● **SUPPLIED RECORDS**

Start of Block

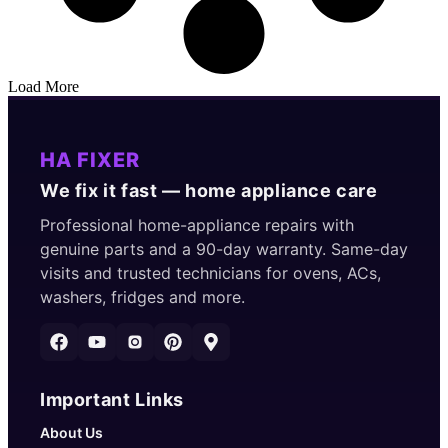
Load More
HA FIXER
We fix it fast — home appliance care
Professional home-appliance repairs with
genuine parts and a 90-day warranty. Same-day
visits and trusted technicians for ovens, ACs,
washers, fridges and more.
Important Links
About Us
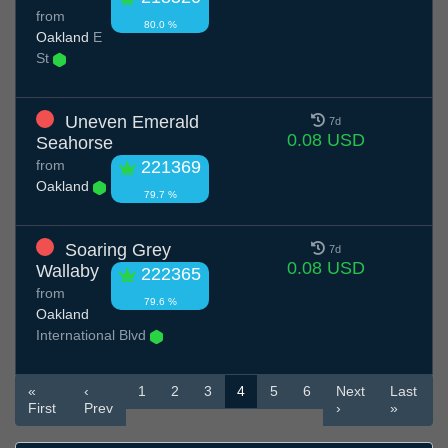
from
80.0 %
Oakland
E
St
Uneven Emerald
7d
0.08 USD
Seahorse
from
221369
Oakland
79.7 %
Soaring Grey
7d
0.08 USD
Wallaby
222365
from
79.6 %
Oakland
International Blvd
«
‹
1
2
3
4
5
6
Next
Last
First
Prev
›
»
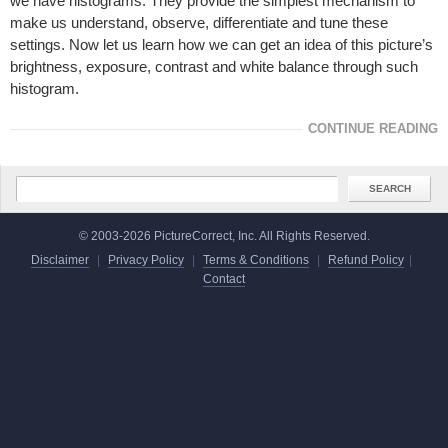
we have histograms. They provide the simplest mechanism to
make us understand, observe, differentiate and tune these
settings. Now let us learn how we can get an idea of this picture’s
brightness, exposure, contrast and white balance through such
histogram.
CONTINUE READING
© 2003-2026 PictureCorrect, Inc. All Rights Reserved.
Disclaimer
|
Privacy Policy
|
Terms & Conditions
|
Refund Policy
|
Contact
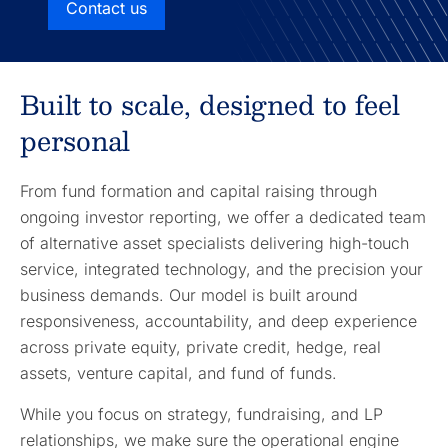
Contact us
Built to scale, designed to feel
personal
From fund formation and capital raising through
ongoing investor reporting, we offer a dedicated team
of alternative asset specialists delivering high-touch
service, integrated technology, and the precision your
business demands. Our model is built around
responsiveness, accountability, and deep experience
across private equity, private credit, hedge, real
assets, venture capital, and fund of funds.
While you focus on strategy, fundraising, and LP
relationships, we make sure the operational engine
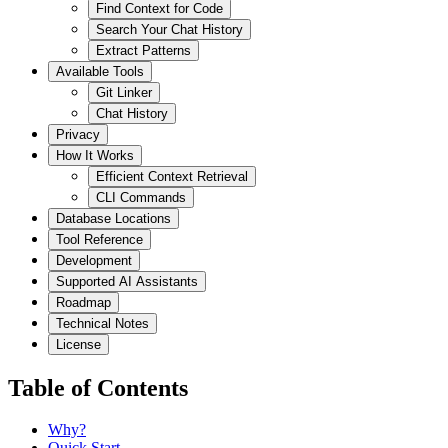
Find Context for Code
Search Your Chat History
Extract Patterns
Available Tools
Git Linker
Chat History
Privacy
How It Works
Efficient Context Retrieval
CLI Commands
Database Locations
Tool Reference
Development
Supported AI Assistants
Roadmap
Technical Notes
License
Table of Contents
Why?
Quick Start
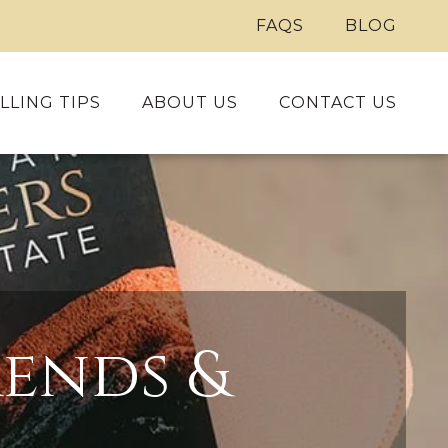
FAQS
BLOG
LLING TIPS
ABOUT US
CONTACT US
ends &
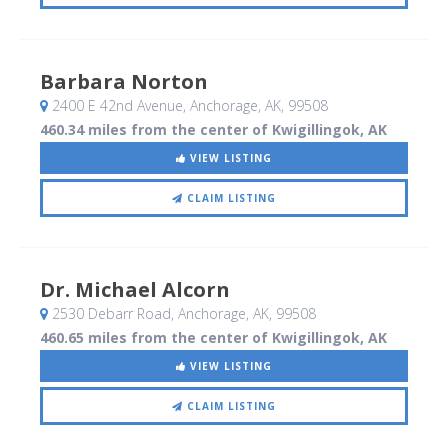
Barbara Norton
2400 E 42nd Avenue
, Anchorage, AK
,
99508
460.34 miles from the center of Kwigillingok, AK
VIEW LISTING
CLAIM LISTING
Dr. Michael Alcorn
2530 Debarr Road
, Anchorage, AK
,
99508
460.65 miles from the center of Kwigillingok, AK
VIEW LISTING
CLAIM LISTING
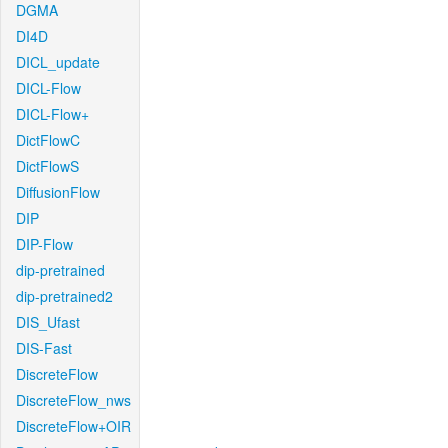
DGMA
DI4D
DICL_update
DICL-Flow
DICL-Flow+
DictFlowC
DictFlowS
DiffusionFlow
DIP
DIP-Flow
dip-pretrained
dip-pretrained2
DIS_Ufast
DIS-Fast
DiscreteFlow
DiscreteFlow_nws
DiscreteFlow+OIR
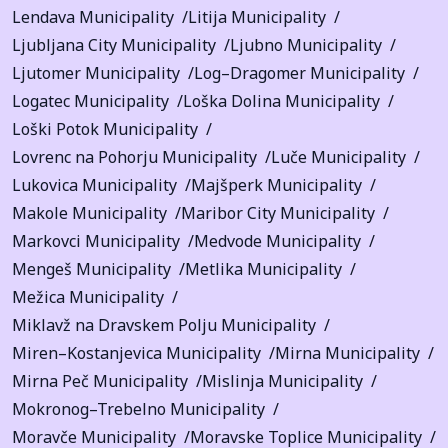
Lendava Municipality
Litija Municipality
Ljubljana City Municipality
Ljubno Municipality
Ljutomer Municipality
Log–Dragomer Municipality
Logatec Municipality
Loška Dolina Municipality
Loški Potok Municipality
Lovrenc na Pohorju Municipality
Luče Municipality
Lukovica Municipality
Majšperk Municipality
Makole Municipality
Maribor City Municipality
Markovci Municipality
Medvode Municipality
Mengeš Municipality
Metlika Municipality
Mežica Municipality
Miklavž na Dravskem Polju Municipality
Miren–Kostanjevica Municipality
Mirna Municipality
Mirna Peč Municipality
Mislinja Municipality
Mokronog–Trebelno Municipality
Moravče Municipality
Moravske Toplice Municipality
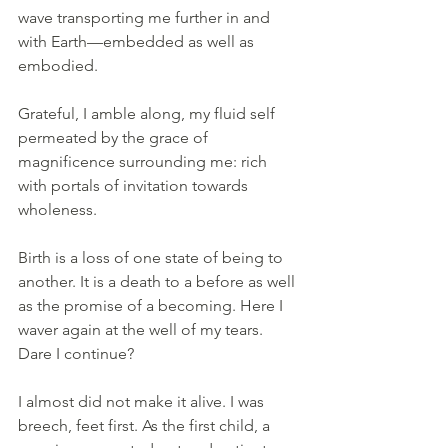
wave transporting me further in and 
with Earth—embedded as well as 
embodied.
Grateful, I amble along, my fluid self 
permeated by the grace of 
magnificence surrounding me: rich 
with portals of invitation towards 
wholeness.
Birth is a loss of one state of being to 
another. It is a death to a before as well 
as the promise of a becoming. Here I 
waver again at the well of my tears. 
Dare I continue?
I almost did not make it alive. I was 
breech, feet first. As the first child, a 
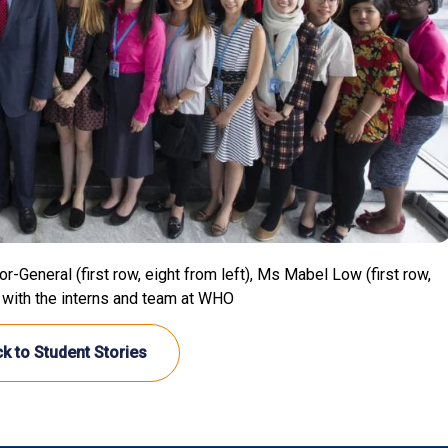
eneral (first row, eight from left), Ms Mabel Low (first row,
 with the interns and team at WHO
k to Student Stories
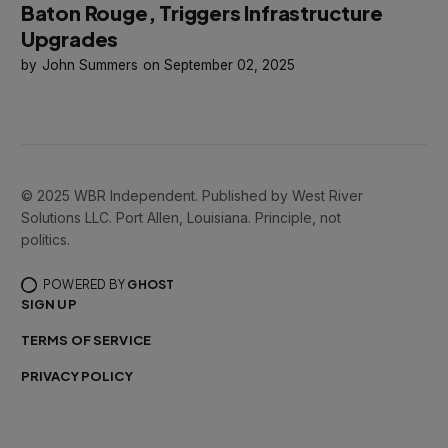
Baton Rouge, Triggers Infrastructure
Upgrades
John Summers
September 02, 2025
© 2025 WBR Independent. Published by West River
Solutions LLC. Port Allen, Louisiana. Principle, not
politics.
POWERED BY
GHOST
SIGN UP
TERMS OF SERVICE
PRIVACY POLICY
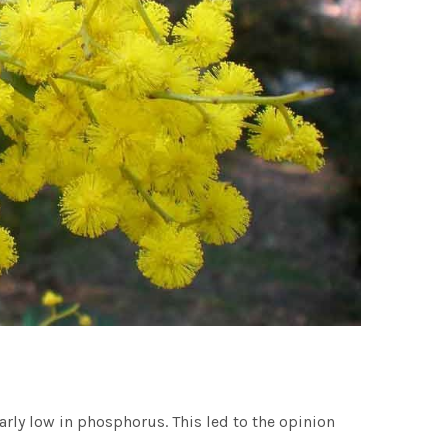
larly low in phosphorus. This led to the opinion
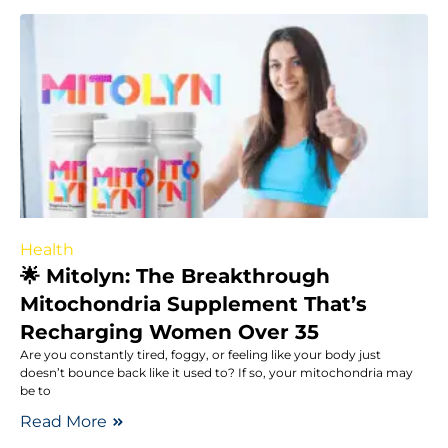
Health
🌟 Mitolyn: The Breakthrough
Mitochondria Supplement That’s
Recharging Women Over 35
Are you constantly tired, foggy, or feeling like your body just
doesn’t bounce back like it used to? If so, your mitochondria may
be to
Read More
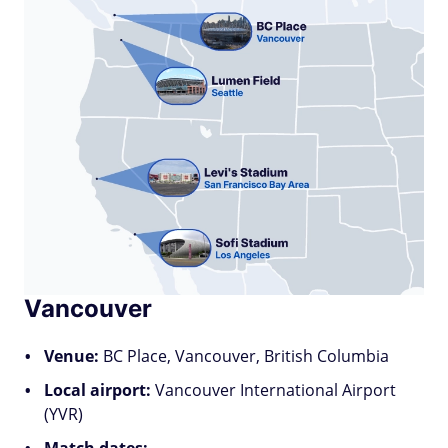
Vancouver
Venue:
BC Place, Vancouver, British Columbia
Local airport:
Vancouver International Airport
(YVR)
Match dates:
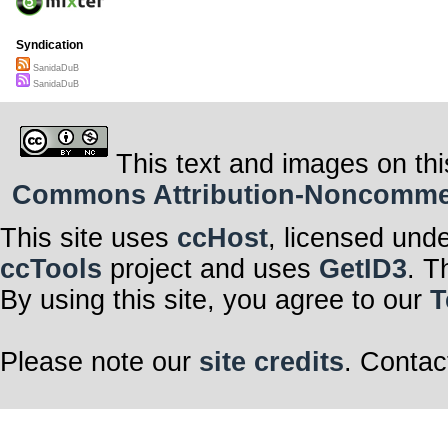
Syndication
SanidaDuB
SanidaDuB
This text and images on thi
Commons Attribution-Noncommerci
This site uses
ccHost
, licensed und
ccTools
project and uses
GetID3
. T
By using this site, you agree to our
T
Please note our
site credits
. Contac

End of Block

● **YOUR TASK**
Could you return the lines in the entries above that contain "site"?

● **RESULT**
This site uses
By using this site, you agree to our
site credits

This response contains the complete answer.